[ClusterLabs] Informing RAs about recovery: failed resource recovery, or any start-stop cycle?

Thu May 19 17:53:31 CEST 2016

A recent thread discussed a proposed new feature, a new environment
variable that would be passed to resource agents, indicating whether a
stop action was part of a recovery.

Since that thread was long and covered a lot of topics, I'm starting a
new one to focus on the core issue remaining:

The original idea was to pass the number of restarts remaining before
the resource will no longer tried to be started on the same node.

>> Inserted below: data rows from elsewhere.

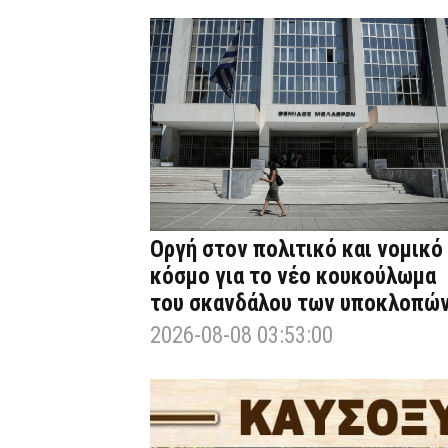
Οργή στον πολιτικό και νομικό
κόσμο για το νέο κουκούλωμα
του σκανδάλου των υποκλοπώ
2026-08-08 03:53:00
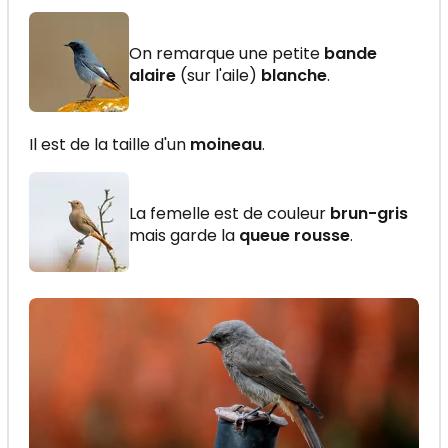
On remarque une petite
bande
alaire
(sur l'aile)
blanche
.
Il est de la taille d'un
moineau
.
La femelle est de couleur
brun-gris
mais garde la
queue rousse
.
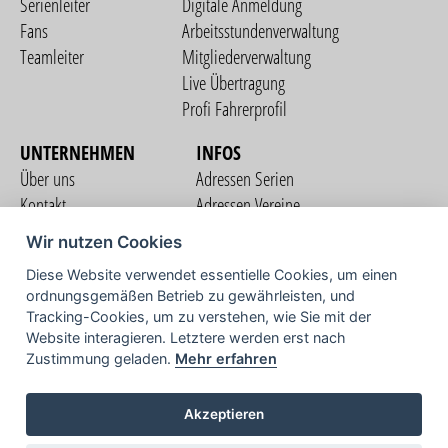
Serienleiter
Digitale Anmeldung
Fans
Arbeitsstundenverwaltung
Teamleiter
Mitgliederverwaltung
Live Übertragung
Profi Fahrerprofil
UNTERNEHMEN
INFOS
Über uns
Adressen Serien
Kontakt
Adressen Vereine
Nutzungsbedingungen
Adressen Teams
Wir nutzen Cookies
Datenschutzerklärung
Streckenverzeichnis
Diese Website verwendet essentielle Cookies, um einen
Impressum
ordnungsgemäßen Betrieb zu gewährleisten, und
COMMUNITY
Tracking-Cookies, um zu verstehen, wie Sie mit der
Website interagieren. Letztere werden erst nach
Zustimmung geladen.
Mehr erfahren
TV
Akzeptieren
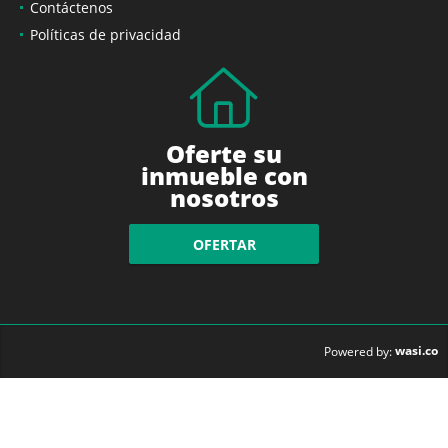
Contáctenos
Políticas de privacidad
Oferte su
inmueble con
nosotros
OFERTAR
wasi.co
Powered by:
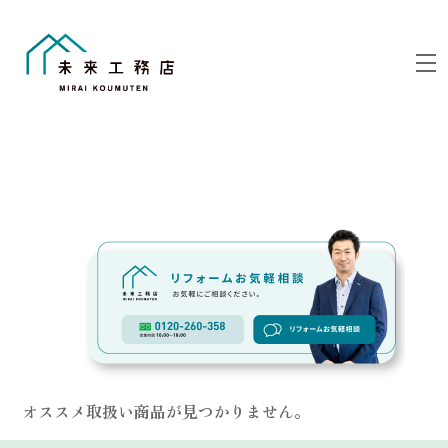
Skip
to
M
content
Link
オススメ取扱い商品が見つかりません。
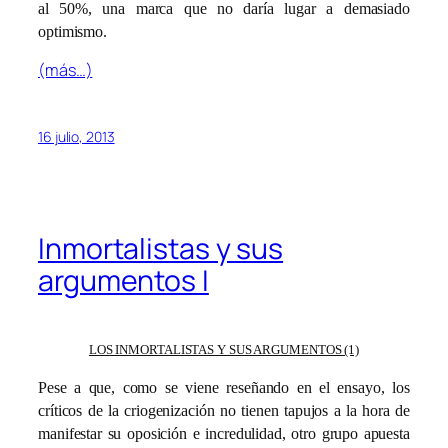
al 50%, una marca que no daría lugar a demasiado
optimismo.
(más…)
16 julio, 2013
Inmortalistas y sus
argumentos I
LOS INMORTALISTAS Y SUS ARGUMENTOS (1)
Pese a que, como se viene reseñando en el ensayo, los
críticos de la criogenización no tienen tapujos a la hora de
manifestar su oposición e incredulidad, otro grupo apuesta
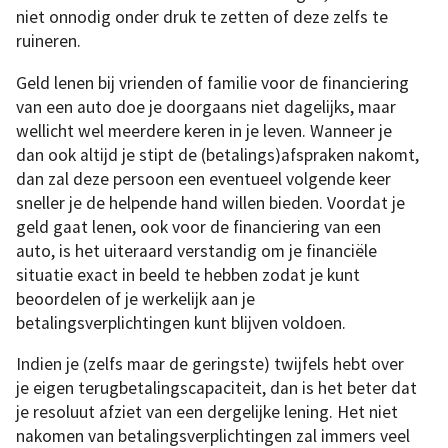
niet onnodig onder druk te zetten of deze zelfs te
ruineren.
Geld lenen bij vrienden of familie voor de financiering
van een auto doe je doorgaans niet dagelijks, maar
wellicht wel meerdere keren in je leven. Wanneer je
dan ook altijd je stipt de (betalings)afspraken nakomt,
dan zal deze persoon een eventueel volgende keer
sneller je de helpende hand willen bieden. Voordat je
geld gaat lenen, ook voor de financiering van een
auto, is het uiteraard verstandig om je financiële
situatie exact in beeld te hebben zodat je kunt
beoordelen of je werkelijk aan je
betalingsverplichtingen kunt blijven voldoen.
Indien je (zelfs maar de geringste) twijfels hebt over
je eigen terugbetalingscapaciteit, dan is het beter dat
je resoluut afziet van een dergelijke lening. Het niet
nakomen van betalingsverplichtingen zal immers veel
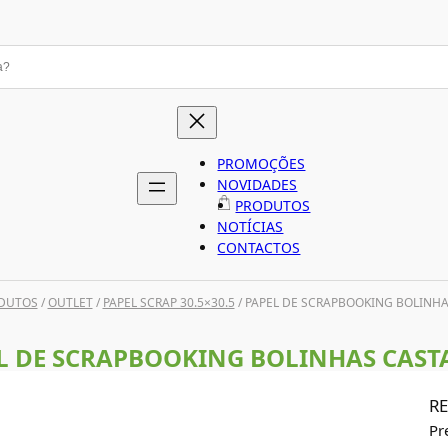
PROMOÇÕES
NOVIDADES
PRODUTOS
NOTÍCIAS
CONTACTOS
DUTOS
/
OUTLET
/
PAPEL SCRAP 30.5×30.5
/ PAPEL DE SCRAPBOOKING BOLINH
L DE SCRAPBOOKING BOLINHAS CAS
RE
Pr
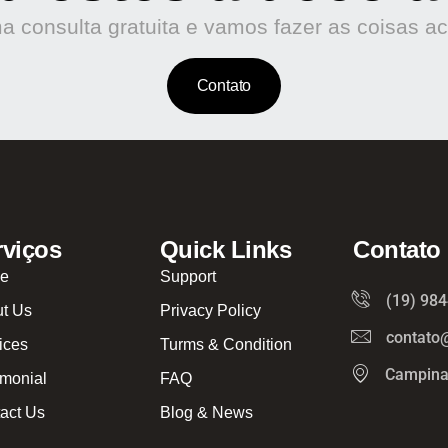
 consulta gratuita e vamos fazer as coisas a
Contato
rviços
Quick Links
Contato
e
Support
(19) 98
t Us
Privacy Policy
contato
ices
Turms & Condition
Campina
imonial
FAQ
act Us
Blog & News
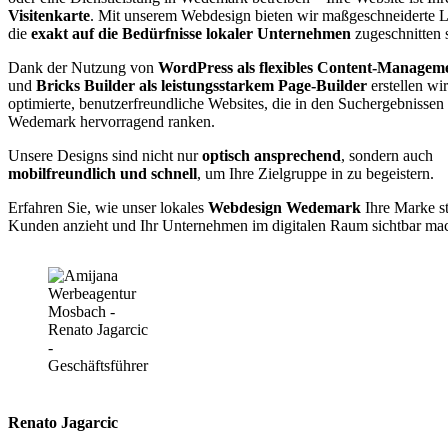
Visitenkarte
. Mit unserem Webdesign bieten wir maßgeschneiderte 
die
exakt auf die Bedürfnisse lokaler Unternehmen
zugeschnitten 
Dank der Nutzung von
WordPress als flexibles Content-Managem
und
Bricks Builder als leistungsstarkem Page-Builder
erstellen wi
optimierte, benutzerfreundliche Websites, die in den Suchergebnissen
Wedemark hervorragend ranken.
Unsere Designs sind nicht nur
optisch ansprechend
, sondern auch
mobilfreundlich und schnell
, um Ihre Zielgruppe in zu begeistern.
Erfahren Sie, wie unser lokales
Webdesign Wedemark
Ihre Marke st
Kunden anzieht und Ihr Unternehmen im digitalen Raum sichtbar mac
Renato Jagarcic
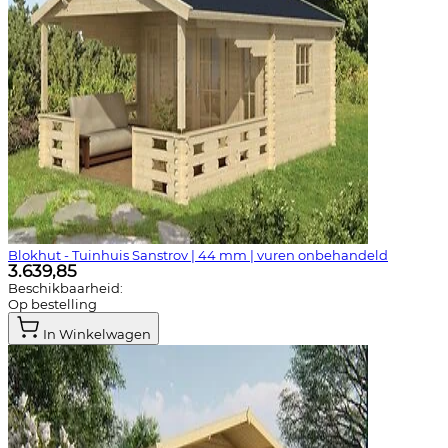
Blokhut - Tuinhuis Sanstrov | 44 mm | vuren onbehandeld
3.639,85
Beschikbaarheid:
Op bestelling
In Winkelwagen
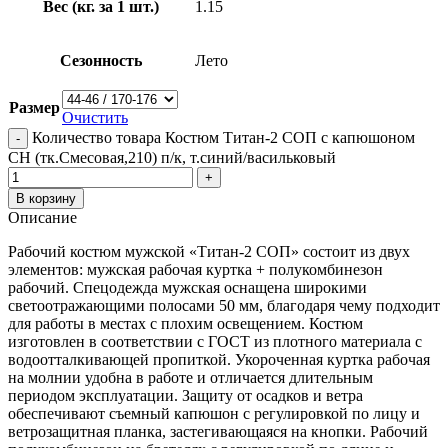
Вес (кг. за 1 шт.)
1.15
Сезонность
Лето
Размер
Очистить
Количество товара Костюм Титан-2 СОП с капюшоном
CH (тк.Смесовая,210) п/к, т.синий/васильковый
В корзину
Описание
Рабочий костюм мужской «Титан-2 СОП» состоит из двух
элементов: мужская рабочая куртка + полукомбинезон
рабочий. Спецодежда мужская оснащена широкими
светоотражающими полосами 50 мм, благодаря чему подходит
для работы в местах с плохим освещением. Костюм
изготовлен в соответствии с ГОСТ из плотного материала с
водоотталкивающей пропиткой. Укороченная куртка рабочая
на молнии удобна в работе и отличается длительным
периодом эксплуатации. Защиту от осадков и ветра
обеспечивают съемный капюшон с регулировкой по лицу и
ветрозащитная планка, застегивающаяся на кнопки. Рабочий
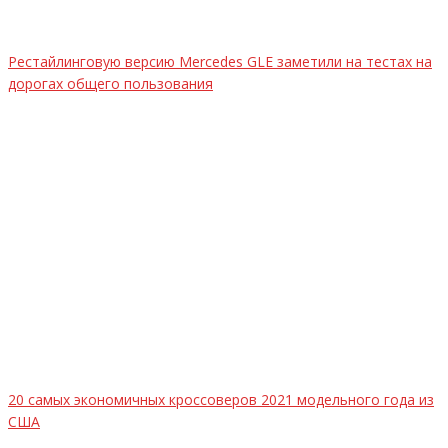
Рестайлинговую версию Mercedes GLE заметили на тестах на
дорогах общего пользования
20 самых экономичных кроссоверов 2021 модельного года из
США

This
involves calculating (fail-count - migration-threshold), and that
implies certain limitations: (1) it will only be set when the cluster
checks migration-threshold; (2) it will only be set for the failed
resource itself, not for other resources that may be recovered due to
dependencies on it.

Ulrich Windl proposed an alternative: setting a boolean value instead. I
forgot to cc the list on my reply, so I'll summarize now: We would set a
new variable like OCF_RESKEY_CRM_recovery=true whenever a start is
scheduled after a stop on the same node in the same transition. This
would avoid the corner cases of the previous approach; instead of being
tied to migration-threshold, it would be set whenever a recovery was
being attempted, for any reason. And with this approach, it should be
easier to set the variable for all actions on the resource
(demote/stop/start/promote), rather than just the stop.

I think the boolean approach fits all the envisioned use cases that have
been discussed. Any objections to going that route instead of the count?
-- 
Ken Gaillot <kgaillot at redhat.com>